Requirement — Check every line of the records below for the string "icon", then report only how many lines have it.

Input for this task —
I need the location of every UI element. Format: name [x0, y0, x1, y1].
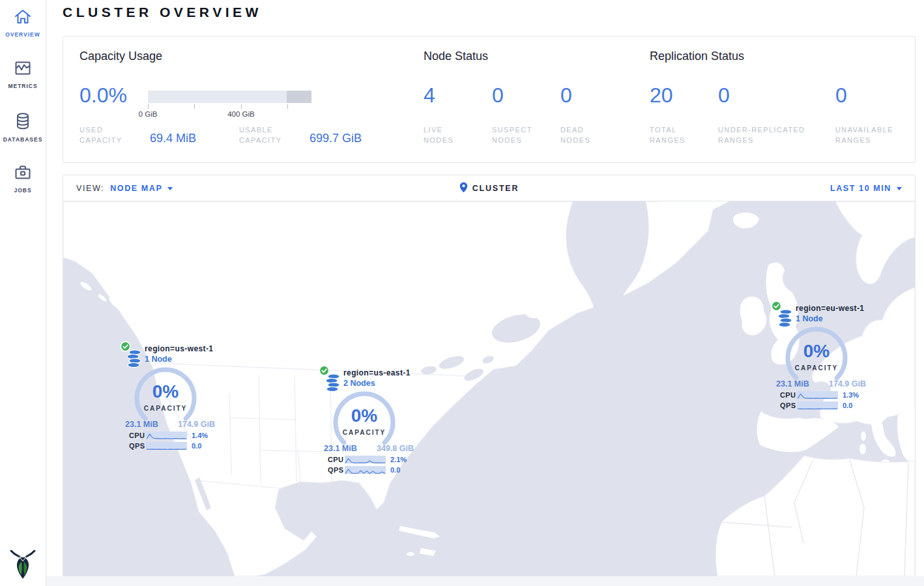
capacity-caption: CAPACITY	[784, 364, 849, 372]
under-replicated-ranges-value: 0	[718, 83, 730, 108]
map-toolbar: VIEW: NODE MAP CLUSTER LAST 10 MIN	[63, 175, 915, 201]
cpu-label: CPU	[328, 456, 343, 463]
sidebar-label-jobs: JOBS	[0, 187, 46, 194]
node-count[interactable]: 2 Nodes	[343, 379, 375, 388]
sidebar-item-databases[interactable]: DATABASES	[0, 112, 46, 143]
region-label: region=us-west-1	[145, 344, 213, 353]
capacity-axis-label-0: 0 GiB	[125, 110, 171, 118]
node-region-marker-us-west-1[interactable]: region=us-west-1 1 Node 0% CAPACITY 23.1…	[119, 340, 218, 451]
capacity-used-percent: 0.0%	[79, 83, 127, 108]
region-label: region=eu-west-1	[796, 304, 864, 313]
capacity-used-value: 23.1 MiB	[324, 444, 357, 453]
sardinia	[859, 444, 866, 454]
cpu-label: CPU	[129, 432, 145, 439]
capacity-caption: CAPACITY	[133, 405, 198, 412]
jobs-icon	[14, 164, 32, 184]
unavailable-ranges-label: UNAVAILABLE RANGES	[835, 125, 910, 145]
node-status-title: Node Status	[424, 50, 488, 63]
total-ranges-value: 20	[650, 83, 673, 108]
capacity-axis-tick	[287, 104, 288, 109]
sidebar-label-metrics: METRICS	[0, 83, 46, 89]
total-ranges-label: TOTAL RANGES	[650, 125, 702, 145]
chevron-down-icon	[897, 187, 902, 190]
sidebar-label-overview: OVERVIEW	[0, 31, 46, 38]
cpu-value: 1.3%	[843, 391, 859, 399]
cpu-sparkline	[146, 432, 187, 439]
home-icon	[14, 8, 32, 28]
usable-capacity-value: 699.7 GiB	[310, 132, 362, 145]
time-range-value: LAST 10 MIN	[830, 184, 891, 193]
live-nodes-label: LIVE NODES	[424, 125, 476, 145]
qps-label: QPS	[129, 442, 145, 450]
capacity-axis-tick	[194, 104, 195, 109]
dead-nodes-value: 0	[560, 83, 572, 108]
qps-value: 0.0	[843, 402, 852, 409]
used-capacity-label: USED CAPACITY	[79, 125, 138, 145]
capacity-bar-reserved-segment	[287, 91, 311, 103]
live-nodes-value: 4	[424, 83, 435, 108]
node-region-marker-eu-west-1[interactable]: region=eu-west-1 1 Node 0% CAPACITY 23.1…	[770, 300, 869, 411]
metrics-icon	[14, 60, 32, 80]
page-title: CLUSTER OVERVIEW	[63, 5, 262, 20]
breadcrumb-cluster-label: CLUSTER	[472, 184, 519, 193]
capacity-axis-label-400: 400 GiB	[218, 110, 264, 118]
qps-label: QPS	[328, 466, 343, 474]
capacity-total-value: 174.9 GiB	[829, 379, 866, 388]
breadcrumb[interactable]: CLUSTER	[63, 175, 915, 201]
node-count[interactable]: 1 Node	[796, 314, 823, 323]
unavailable-ranges-value: 0	[835, 83, 847, 108]
qps-sparkline	[345, 466, 386, 474]
sidebar-label-databases: DATABASES	[0, 136, 46, 143]
qps-value: 0.0	[192, 442, 201, 450]
sidebar-item-jobs[interactable]: JOBS	[0, 164, 46, 194]
qps-value: 0.0	[390, 466, 400, 474]
capacity-total-value: 349.8 GiB	[377, 444, 414, 453]
capacity-axis-tick	[148, 104, 149, 109]
cpu-label: CPU	[780, 391, 796, 399]
capacity-caption: CAPACITY	[332, 429, 397, 436]
under-replicated-ranges-label: UNDER-REPLICATED RANGES	[718, 125, 822, 145]
node-count[interactable]: 1 Node	[145, 355, 172, 364]
main-content: CLUSTER OVERVIEW Capacity Usage 0.0% 0 G…	[46, 0, 924, 576]
node-map: region=us-west-1 1 Node 0% CAPACITY 23.1…	[63, 201, 915, 576]
region-label: region=us-east-1	[343, 368, 411, 377]
node-region-marker-us-east-1[interactable]: region=us-east-1 2 Nodes 0% CAPACITY 23.…	[317, 364, 416, 475]
capacity-used-value: 23.1 MiB	[125, 420, 158, 429]
sidebar: OVERVIEW METRICS DATABASES	[0, 0, 46, 586]
capacity-percent: 0%	[332, 405, 397, 426]
map-pin-icon	[459, 182, 468, 193]
node-map-panel: VIEW: NODE MAP CLUSTER LAST 10 MIN	[63, 175, 916, 576]
replication-status-title: Replication Status	[650, 50, 744, 63]
qps-sparkline	[146, 442, 187, 450]
sidebar-item-metrics[interactable]: METRICS	[0, 60, 46, 89]
databases-icon	[14, 112, 32, 133]
time-range-dropdown[interactable]: LAST 10 MIN	[830, 175, 902, 201]
suspect-nodes-label: SUSPECT NODES	[492, 125, 544, 145]
capacity-axis-tick	[241, 104, 242, 109]
qps-sparkline	[797, 402, 838, 409]
cpu-sparkline	[345, 456, 386, 463]
cluster-summary-panel: Capacity Usage 0.0% 0 GiB 400 GiB USED C…	[63, 36, 916, 163]
suspect-nodes-value: 0	[492, 83, 504, 108]
capacity-bar	[148, 91, 311, 103]
cpu-value: 1.4%	[192, 432, 208, 439]
cpu-value: 2.1%	[390, 456, 407, 463]
cockroachdb-logo[interactable]	[8, 548, 37, 580]
dead-nodes-label: DEAD NODES	[560, 125, 613, 145]
cpu-sparkline	[797, 391, 838, 399]
usable-capacity-label: USABLE CAPACITY	[239, 125, 298, 145]
capacity-percent: 0%	[133, 381, 198, 402]
capacity-usage-title: Capacity Usage	[79, 50, 162, 63]
corsica	[861, 432, 866, 441]
qps-label: QPS	[780, 402, 796, 409]
capacity-percent: 0%	[784, 341, 849, 362]
capacity-total-value: 174.9 GiB	[178, 420, 215, 429]
used-capacity-value: 69.4 MiB	[150, 132, 196, 145]
sidebar-item-overview[interactable]: OVERVIEW	[0, 8, 46, 38]
capacity-used-value: 23.1 MiB	[776, 379, 809, 388]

Result for this task — 6